**What is being asked:** Your output should be the lines of the entries below, exactly, from the first one through the line that holds "combiner celles-ci avec".

**Input data:**
--- START ---

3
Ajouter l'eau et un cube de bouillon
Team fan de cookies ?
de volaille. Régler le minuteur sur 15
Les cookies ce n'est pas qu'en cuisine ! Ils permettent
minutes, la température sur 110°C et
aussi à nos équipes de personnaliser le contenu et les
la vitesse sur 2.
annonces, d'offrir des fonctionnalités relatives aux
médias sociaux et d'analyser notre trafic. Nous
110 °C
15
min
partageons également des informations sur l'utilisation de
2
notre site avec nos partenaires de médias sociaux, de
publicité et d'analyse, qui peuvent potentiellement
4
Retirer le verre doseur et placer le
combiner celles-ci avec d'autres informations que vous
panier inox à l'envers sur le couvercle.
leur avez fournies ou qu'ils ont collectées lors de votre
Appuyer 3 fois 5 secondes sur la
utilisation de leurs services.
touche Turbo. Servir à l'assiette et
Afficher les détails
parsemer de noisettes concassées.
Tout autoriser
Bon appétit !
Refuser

--- END ---

**Task response:**
3
Ajouter l'eau et un cube de bouillon
Team fan de cookies ?
de volaille. Régler le minuteur sur 15
Les cookies ce n'est pas qu'en cuisine ! Ils permettent
minutes, la température sur 110°C et
aussi à nos équipes de personnaliser le contenu et les
la vitesse sur 2.
annonces, d'offrir des fonctionnalités relatives aux
médias sociaux et d'analyser notre trafic. Nous
110 °C
15
min
partageons également des informations sur l'utilisation de
2
notre site avec nos partenaires de médias sociaux, de
publicité et d'analyse, qui peuvent potentiellement
4
Retirer le verre doseur et placer le
combiner celles-ci avec d'autres informations que vous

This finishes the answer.